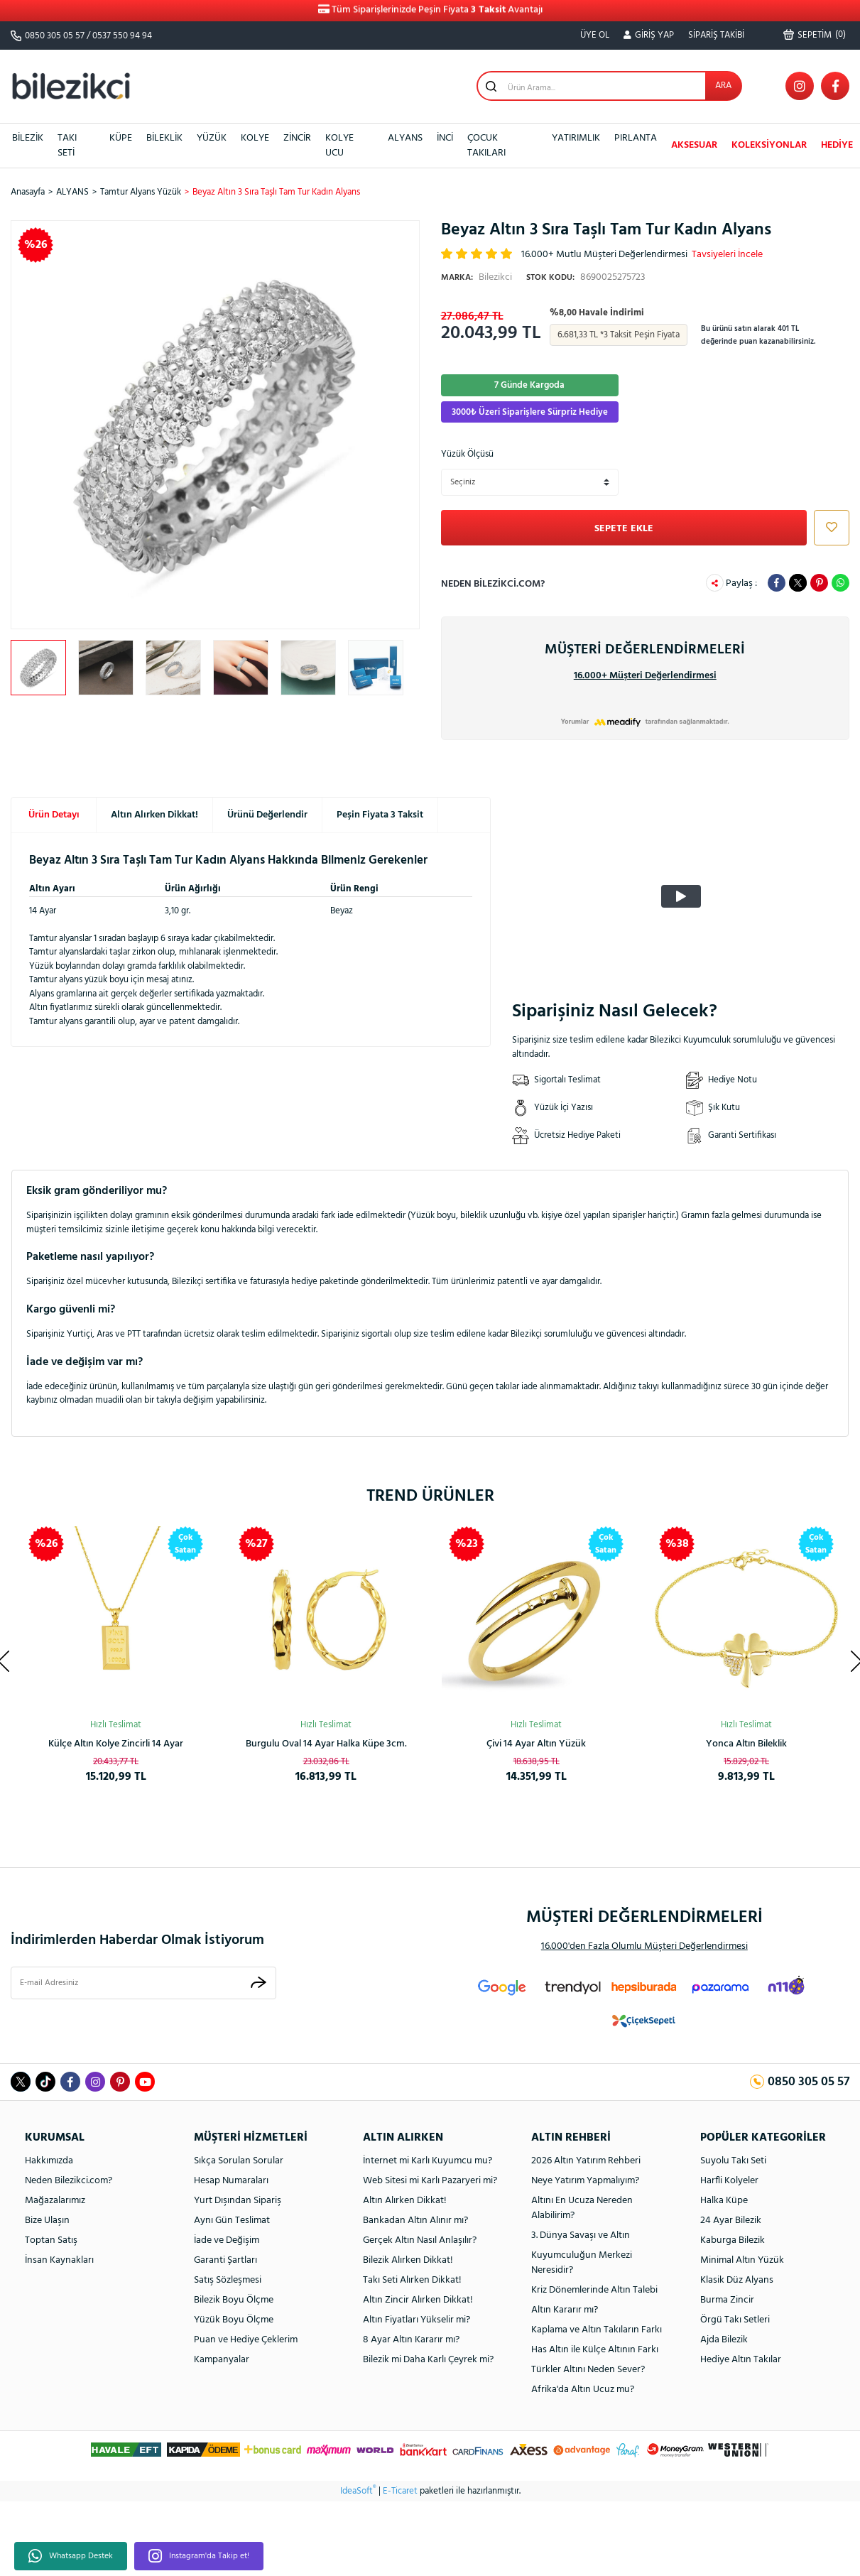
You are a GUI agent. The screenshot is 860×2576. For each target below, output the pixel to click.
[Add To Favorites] (828, 527)
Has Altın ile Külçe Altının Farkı (594, 2350)
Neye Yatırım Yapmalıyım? (585, 2181)
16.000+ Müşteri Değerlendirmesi (645, 676)
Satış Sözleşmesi (227, 2280)
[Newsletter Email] (143, 1983)
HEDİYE (837, 145)
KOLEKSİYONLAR (769, 145)
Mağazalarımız (55, 2200)
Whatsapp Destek (70, 2556)
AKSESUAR (694, 145)
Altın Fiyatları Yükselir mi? (416, 2320)
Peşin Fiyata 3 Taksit (380, 815)
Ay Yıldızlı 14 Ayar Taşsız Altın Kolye (326, 1744)
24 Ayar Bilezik (730, 2220)
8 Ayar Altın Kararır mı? (411, 2340)
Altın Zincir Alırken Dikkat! (418, 2300)
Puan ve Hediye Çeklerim (246, 2340)
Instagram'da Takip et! (198, 2556)
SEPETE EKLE (623, 529)
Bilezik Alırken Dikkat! (408, 2260)
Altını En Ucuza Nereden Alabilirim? (582, 2208)
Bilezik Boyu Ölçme (233, 2300)
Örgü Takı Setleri (735, 2320)
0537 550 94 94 (122, 35)
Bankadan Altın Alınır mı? (415, 2220)
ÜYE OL (594, 35)
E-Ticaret (400, 2491)
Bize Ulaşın (47, 2220)
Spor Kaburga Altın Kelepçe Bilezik (747, 1744)
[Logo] (71, 85)
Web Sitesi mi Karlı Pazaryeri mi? (430, 2181)
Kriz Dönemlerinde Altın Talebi (594, 2290)
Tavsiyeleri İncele (727, 254)
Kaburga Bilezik (732, 2240)
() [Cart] (814, 35)
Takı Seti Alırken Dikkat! (412, 2280)
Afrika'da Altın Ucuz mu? (582, 2389)
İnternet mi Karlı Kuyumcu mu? (427, 2161)
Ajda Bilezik (724, 2340)
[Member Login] (648, 35)
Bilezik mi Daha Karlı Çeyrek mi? (428, 2360)
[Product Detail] (395, 1544)
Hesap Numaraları (231, 2181)
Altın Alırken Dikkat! (154, 815)
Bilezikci (476, 277)
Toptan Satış (51, 2240)
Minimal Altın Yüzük (742, 2260)
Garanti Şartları (225, 2260)
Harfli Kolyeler (729, 2181)
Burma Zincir (727, 2300)
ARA (723, 85)
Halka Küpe (724, 2200)
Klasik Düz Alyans (736, 2280)
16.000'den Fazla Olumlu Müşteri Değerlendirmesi (644, 1946)
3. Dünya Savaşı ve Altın (580, 2235)
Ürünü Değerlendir (267, 815)
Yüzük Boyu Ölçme (233, 2320)
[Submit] (258, 1982)
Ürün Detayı (54, 815)
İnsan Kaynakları (59, 2260)
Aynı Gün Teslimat (232, 2220)
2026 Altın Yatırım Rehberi (586, 2161)
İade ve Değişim (226, 2240)
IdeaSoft (358, 2491)
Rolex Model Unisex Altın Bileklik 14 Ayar (116, 1744)
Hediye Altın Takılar (740, 2360)
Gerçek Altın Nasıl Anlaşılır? (420, 2240)
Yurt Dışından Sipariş (237, 2200)
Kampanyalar (221, 2360)
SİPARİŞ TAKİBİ (716, 35)
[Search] (609, 86)
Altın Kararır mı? (564, 2310)
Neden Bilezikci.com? (493, 584)
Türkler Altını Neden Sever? (588, 2370)
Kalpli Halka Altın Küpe (536, 1744)
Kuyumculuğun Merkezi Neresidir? (581, 2262)
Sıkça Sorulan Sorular (238, 2161)
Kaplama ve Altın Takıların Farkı (596, 2330)
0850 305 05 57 (55, 35)
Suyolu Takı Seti (733, 2161)
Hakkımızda (49, 2161)
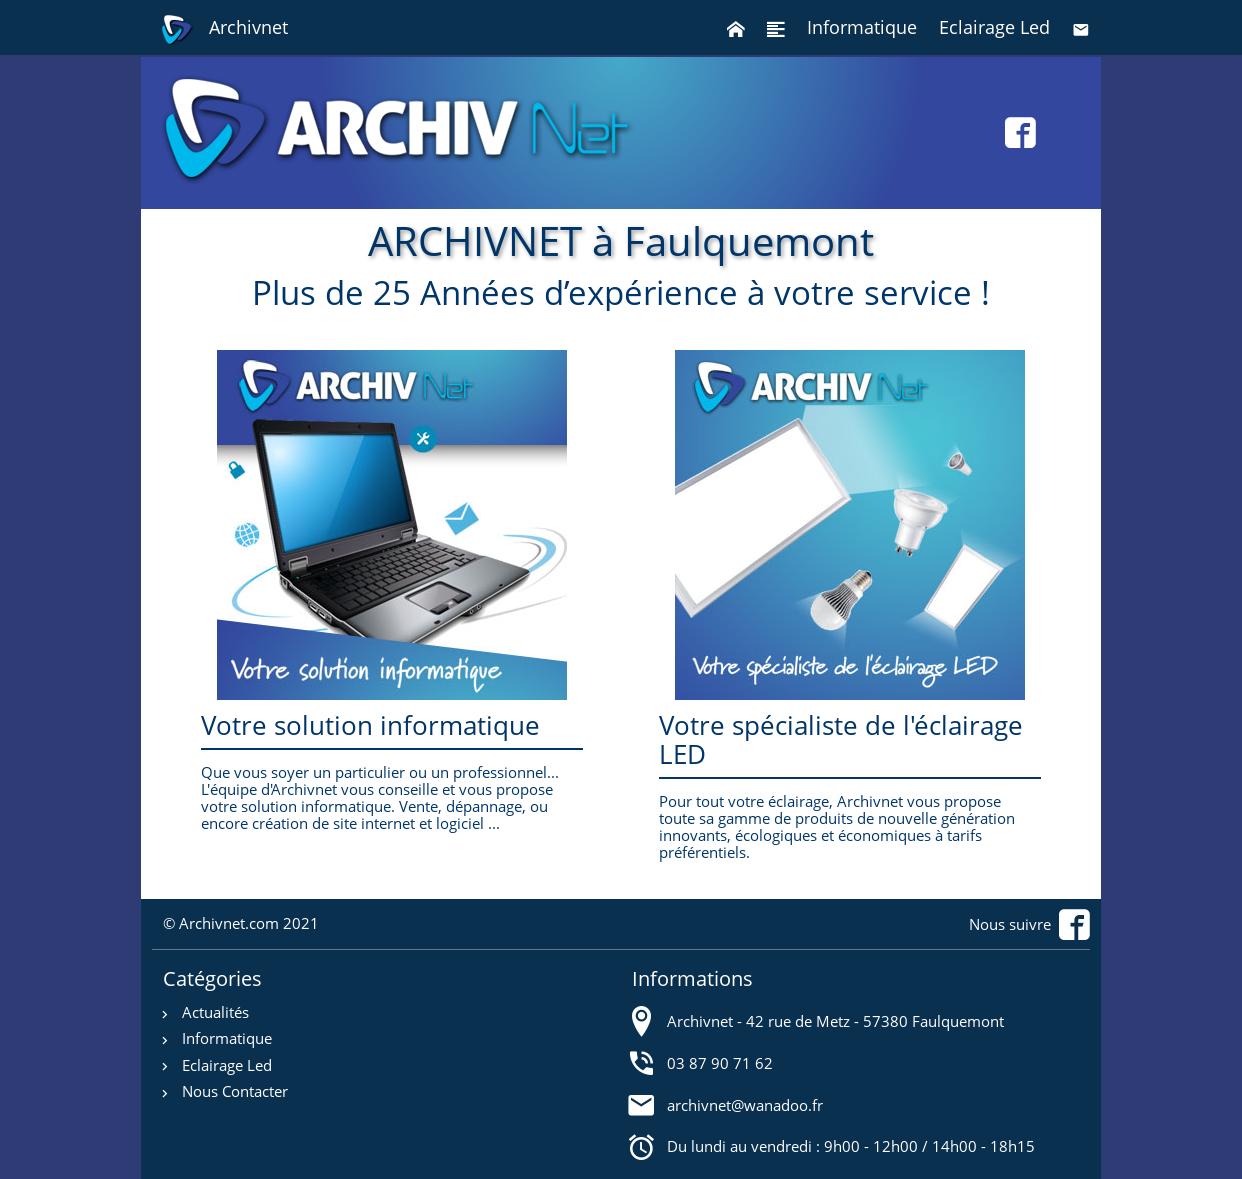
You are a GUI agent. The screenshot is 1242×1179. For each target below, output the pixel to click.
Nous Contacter (235, 1091)
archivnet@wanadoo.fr (745, 1104)
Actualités (215, 1012)
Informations (692, 978)
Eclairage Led (994, 27)
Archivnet (223, 29)
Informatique (862, 27)
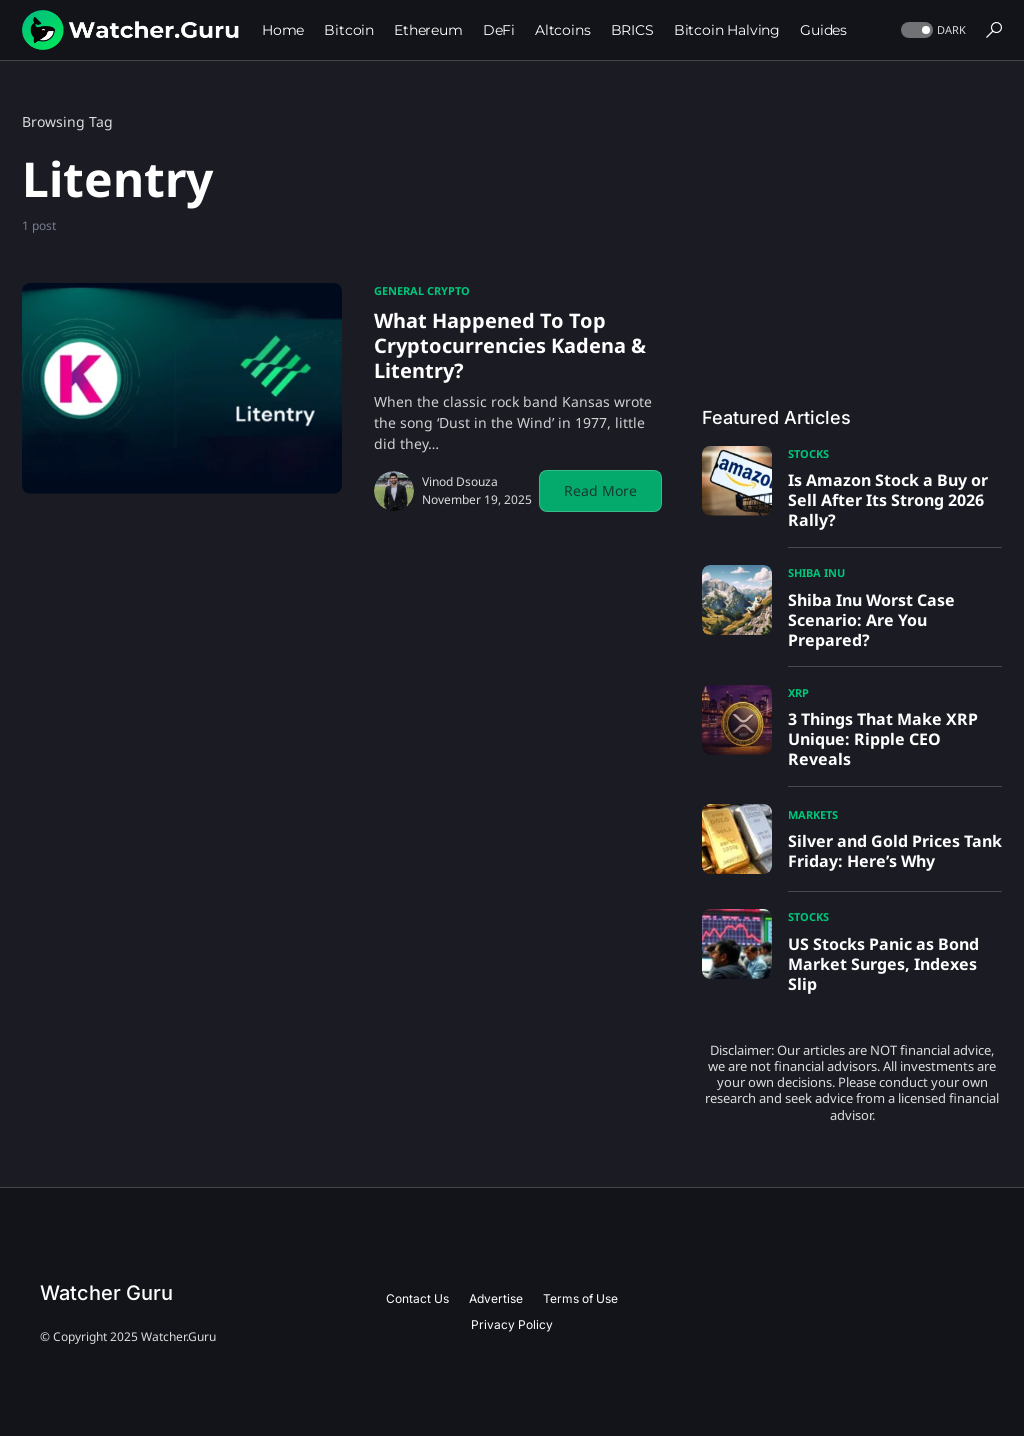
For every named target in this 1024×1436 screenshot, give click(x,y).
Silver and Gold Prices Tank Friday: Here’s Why (895, 851)
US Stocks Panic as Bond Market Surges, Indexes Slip (883, 964)
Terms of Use (580, 1298)
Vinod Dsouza (460, 481)
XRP (798, 692)
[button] (931, 30)
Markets (813, 814)
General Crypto (422, 290)
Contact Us (417, 1298)
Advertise (496, 1298)
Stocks (808, 453)
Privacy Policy (512, 1324)
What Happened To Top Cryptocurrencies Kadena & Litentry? (510, 345)
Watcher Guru (106, 1293)
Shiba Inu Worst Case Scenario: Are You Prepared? (871, 620)
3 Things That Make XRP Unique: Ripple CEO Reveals (883, 739)
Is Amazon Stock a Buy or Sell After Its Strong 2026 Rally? (888, 500)
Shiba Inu (816, 572)
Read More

__What needs to be done__:
Above this task is a listing. Restate, word for word and with nothing added, the lines from the one with "Silver and Gold" through the one with "Watcher Guru (106, 1293)".

__Response to the exercise__:
Silver and Gold Prices Tank Friday: Here’s Why (895, 851)
US Stocks Panic as Bond Market Surges, Indexes Slip (883, 964)
Terms of Use (580, 1298)
Vinod Dsouza (460, 481)
XRP (798, 692)
[button] (931, 30)
Markets (813, 814)
General Crypto (422, 290)
Contact Us (417, 1298)
Advertise (496, 1298)
Stocks (808, 453)
Privacy Policy (512, 1324)
What Happened To Top Cryptocurrencies Kadena & Litentry? (510, 345)
Watcher Guru (106, 1293)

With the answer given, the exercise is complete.